Hi Suze, This was a rough post to read. Very sad but oh so true. What is it about these conservative economists coming out years after the fact, critical of their OWN EFFING POLICIES now that it is too late to do anything about it. They should have all their wealth taken away and be made to wait in line with 30K people for housing support. And now we have the administration calling out progressives. We are truly near the end. How many dollars left until the revolution?

Hope you are well, we are healing nicely.

-g

Cirze said...

Yes, sweetie,

Take their wealth away! Ha!!!!!!!!!

As if.

I'd like to take their lives away as they have caused the deaths/early deaths of so many others with their short-sighted, greedy policies that it would only be just.

I get the feeling (as you also I'm guessing) that what the latest Obamabot blowup was about was that the Hillary people are coming out of the woodwork to say how much better she would have handled the "situation."
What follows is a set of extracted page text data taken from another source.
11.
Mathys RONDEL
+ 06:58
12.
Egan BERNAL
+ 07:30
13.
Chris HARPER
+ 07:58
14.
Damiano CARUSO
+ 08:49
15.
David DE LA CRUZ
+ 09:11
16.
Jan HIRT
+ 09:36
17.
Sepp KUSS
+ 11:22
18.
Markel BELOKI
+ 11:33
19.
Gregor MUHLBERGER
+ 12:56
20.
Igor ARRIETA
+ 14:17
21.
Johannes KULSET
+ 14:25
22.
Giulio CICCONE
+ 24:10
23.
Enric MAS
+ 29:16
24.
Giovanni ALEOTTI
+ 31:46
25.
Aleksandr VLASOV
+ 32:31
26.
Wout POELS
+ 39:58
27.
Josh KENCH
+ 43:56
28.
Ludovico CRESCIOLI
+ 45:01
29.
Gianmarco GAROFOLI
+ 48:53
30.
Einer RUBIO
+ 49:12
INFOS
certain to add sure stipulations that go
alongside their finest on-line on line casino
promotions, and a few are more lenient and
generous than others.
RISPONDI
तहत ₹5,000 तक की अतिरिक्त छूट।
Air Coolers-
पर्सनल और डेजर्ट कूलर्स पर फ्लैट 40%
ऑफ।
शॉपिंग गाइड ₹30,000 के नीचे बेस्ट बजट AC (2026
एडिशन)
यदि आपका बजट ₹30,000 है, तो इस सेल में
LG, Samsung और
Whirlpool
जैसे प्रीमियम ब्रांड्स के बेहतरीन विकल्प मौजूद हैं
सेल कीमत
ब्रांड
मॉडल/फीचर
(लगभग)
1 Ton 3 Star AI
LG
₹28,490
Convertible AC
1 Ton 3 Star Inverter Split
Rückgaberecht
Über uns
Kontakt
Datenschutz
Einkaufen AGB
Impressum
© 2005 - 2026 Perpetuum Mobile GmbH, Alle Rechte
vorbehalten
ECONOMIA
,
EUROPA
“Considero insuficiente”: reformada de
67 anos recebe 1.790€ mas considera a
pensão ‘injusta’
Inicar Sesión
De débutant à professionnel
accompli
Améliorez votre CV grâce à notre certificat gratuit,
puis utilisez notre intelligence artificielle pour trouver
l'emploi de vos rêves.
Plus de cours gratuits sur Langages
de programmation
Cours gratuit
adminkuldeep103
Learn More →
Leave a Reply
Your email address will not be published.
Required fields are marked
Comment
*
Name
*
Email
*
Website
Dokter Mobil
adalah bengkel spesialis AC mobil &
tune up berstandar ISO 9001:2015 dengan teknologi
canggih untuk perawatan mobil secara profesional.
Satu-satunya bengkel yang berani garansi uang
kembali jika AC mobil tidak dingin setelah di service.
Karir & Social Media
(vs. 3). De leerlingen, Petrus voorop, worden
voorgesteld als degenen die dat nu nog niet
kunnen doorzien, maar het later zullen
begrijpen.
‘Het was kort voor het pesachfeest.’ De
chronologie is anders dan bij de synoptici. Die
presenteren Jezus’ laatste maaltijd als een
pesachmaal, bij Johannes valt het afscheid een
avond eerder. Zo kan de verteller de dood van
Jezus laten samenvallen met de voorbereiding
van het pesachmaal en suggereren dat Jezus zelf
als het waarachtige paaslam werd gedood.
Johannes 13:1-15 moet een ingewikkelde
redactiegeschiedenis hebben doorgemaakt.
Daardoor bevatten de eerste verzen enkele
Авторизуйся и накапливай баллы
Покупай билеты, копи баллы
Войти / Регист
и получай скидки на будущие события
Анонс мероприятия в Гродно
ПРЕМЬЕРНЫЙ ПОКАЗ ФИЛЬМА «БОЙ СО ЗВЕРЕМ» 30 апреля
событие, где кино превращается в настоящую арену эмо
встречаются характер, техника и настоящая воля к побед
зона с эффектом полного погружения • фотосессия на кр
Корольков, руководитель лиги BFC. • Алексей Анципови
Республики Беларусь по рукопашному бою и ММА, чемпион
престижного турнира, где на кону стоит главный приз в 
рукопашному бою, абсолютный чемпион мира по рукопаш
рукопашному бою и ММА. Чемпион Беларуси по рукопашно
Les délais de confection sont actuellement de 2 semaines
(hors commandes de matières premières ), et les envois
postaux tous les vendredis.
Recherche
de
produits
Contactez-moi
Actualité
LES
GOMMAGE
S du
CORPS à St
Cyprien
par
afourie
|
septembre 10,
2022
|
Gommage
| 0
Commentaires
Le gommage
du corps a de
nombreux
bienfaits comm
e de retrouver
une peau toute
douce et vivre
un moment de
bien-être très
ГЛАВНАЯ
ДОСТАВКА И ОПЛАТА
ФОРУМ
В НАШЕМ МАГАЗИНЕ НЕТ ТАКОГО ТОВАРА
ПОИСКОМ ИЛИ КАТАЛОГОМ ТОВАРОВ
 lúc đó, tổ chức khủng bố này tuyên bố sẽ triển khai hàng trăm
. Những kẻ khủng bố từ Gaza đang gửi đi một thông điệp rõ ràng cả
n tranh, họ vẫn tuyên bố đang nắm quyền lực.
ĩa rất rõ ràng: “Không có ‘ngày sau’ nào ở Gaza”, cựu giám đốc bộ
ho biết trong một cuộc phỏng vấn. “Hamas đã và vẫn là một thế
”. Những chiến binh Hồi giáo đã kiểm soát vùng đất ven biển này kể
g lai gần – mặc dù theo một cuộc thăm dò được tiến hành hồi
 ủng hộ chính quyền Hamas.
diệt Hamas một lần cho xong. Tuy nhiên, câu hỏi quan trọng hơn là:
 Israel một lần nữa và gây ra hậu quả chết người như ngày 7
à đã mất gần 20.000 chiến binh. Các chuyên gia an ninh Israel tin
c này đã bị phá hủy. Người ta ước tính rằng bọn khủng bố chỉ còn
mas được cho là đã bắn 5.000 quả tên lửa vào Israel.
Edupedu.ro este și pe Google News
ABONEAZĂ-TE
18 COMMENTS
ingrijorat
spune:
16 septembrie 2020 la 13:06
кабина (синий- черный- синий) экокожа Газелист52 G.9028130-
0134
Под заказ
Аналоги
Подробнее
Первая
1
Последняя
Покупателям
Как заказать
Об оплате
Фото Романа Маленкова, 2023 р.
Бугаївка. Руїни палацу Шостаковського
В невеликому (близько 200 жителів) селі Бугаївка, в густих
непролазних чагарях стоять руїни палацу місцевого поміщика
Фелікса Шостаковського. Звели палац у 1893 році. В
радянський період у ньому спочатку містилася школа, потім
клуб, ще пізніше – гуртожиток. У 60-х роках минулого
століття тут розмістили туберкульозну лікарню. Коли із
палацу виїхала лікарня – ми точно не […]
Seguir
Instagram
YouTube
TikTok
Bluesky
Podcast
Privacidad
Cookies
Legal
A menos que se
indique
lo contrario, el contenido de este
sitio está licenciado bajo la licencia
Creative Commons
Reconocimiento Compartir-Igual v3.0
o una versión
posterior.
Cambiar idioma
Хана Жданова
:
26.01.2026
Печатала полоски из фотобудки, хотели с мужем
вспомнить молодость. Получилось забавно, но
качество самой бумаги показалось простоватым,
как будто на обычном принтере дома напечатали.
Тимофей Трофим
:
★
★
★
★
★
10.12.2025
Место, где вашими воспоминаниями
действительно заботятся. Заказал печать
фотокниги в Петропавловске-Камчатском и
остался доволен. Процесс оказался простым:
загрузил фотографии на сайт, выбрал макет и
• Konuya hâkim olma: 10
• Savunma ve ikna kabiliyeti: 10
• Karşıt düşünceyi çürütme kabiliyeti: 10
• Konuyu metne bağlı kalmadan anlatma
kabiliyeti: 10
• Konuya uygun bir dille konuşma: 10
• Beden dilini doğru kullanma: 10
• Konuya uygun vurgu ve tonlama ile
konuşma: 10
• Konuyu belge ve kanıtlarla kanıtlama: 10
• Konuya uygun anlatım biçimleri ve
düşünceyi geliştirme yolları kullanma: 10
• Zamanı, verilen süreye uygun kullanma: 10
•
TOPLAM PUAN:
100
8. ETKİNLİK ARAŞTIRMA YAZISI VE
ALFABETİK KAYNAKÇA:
So, while the country goes under, it's a catfight.

Over the power that will be left after the dust settles.

As for me, I'm so over it's not funny. I've got days I think.

Thanks for the wise comments.

Love you,

S

muralsigns said...

Hi there,

Excellent piece on Stockman. We have to remember that the Reagan administration, as well as others, were traitors to America. What went on in the Reagan WH had more to do about saving the Republican Party, keeping it in power, and enriching itself, than what was best for the country.

The fall of this economy was a planned demolition. They accomplished that with the help of many Democrats.

Stockman only came forward when he saw the Bush tax cuts being considered as permanent. The last 12 years kept him held up in his hole.

Hillary would never of done any better than what we seen now. She is a total elitist, and corporate "milkshake drinker".

This entire collapse and the austerity plan that is likely to happen has to be played out before the Kool-Aid, and zombie tv watchers are totally underwater. If the Cons get hold of Congress in November, total gridlock will take down the economy very quickly.

The voices of reason and clarity are diminished by wild neo-con zombies.

jerry

http://eye-on-washington.blogspot.com

Dave Dubya said...

Ah, yes, the times are about recession, depression, and most of all, regression.

The economic elite and their Republican Party want nothing short of neo-feudalism, where they are the lords and the rest of us are serfs.

“Tax the rich. Rebuild America.” They can afford it, and the country needs it.

Cirze said...

Jerry, my memory is still razor sharp concerning the Rayguns' criminal, murderous misadventures with the well-being of middle-class America after their stealing of the election from Jimmy Carter built on their manipulation of the media and the prisoners' well being in Iran.

My guess is that Stockman's purpose in speaking out is way beyond our fathoming as he is NOT playing to our audience. He and his ilk do not give a DAMN about US.

Well, they've won with me, Dave.

I couldn't get much more unemployed or serfish.

Love you all,

S

The fall of this economy was a planned demolition. They accomplished that with the help of many Democrats.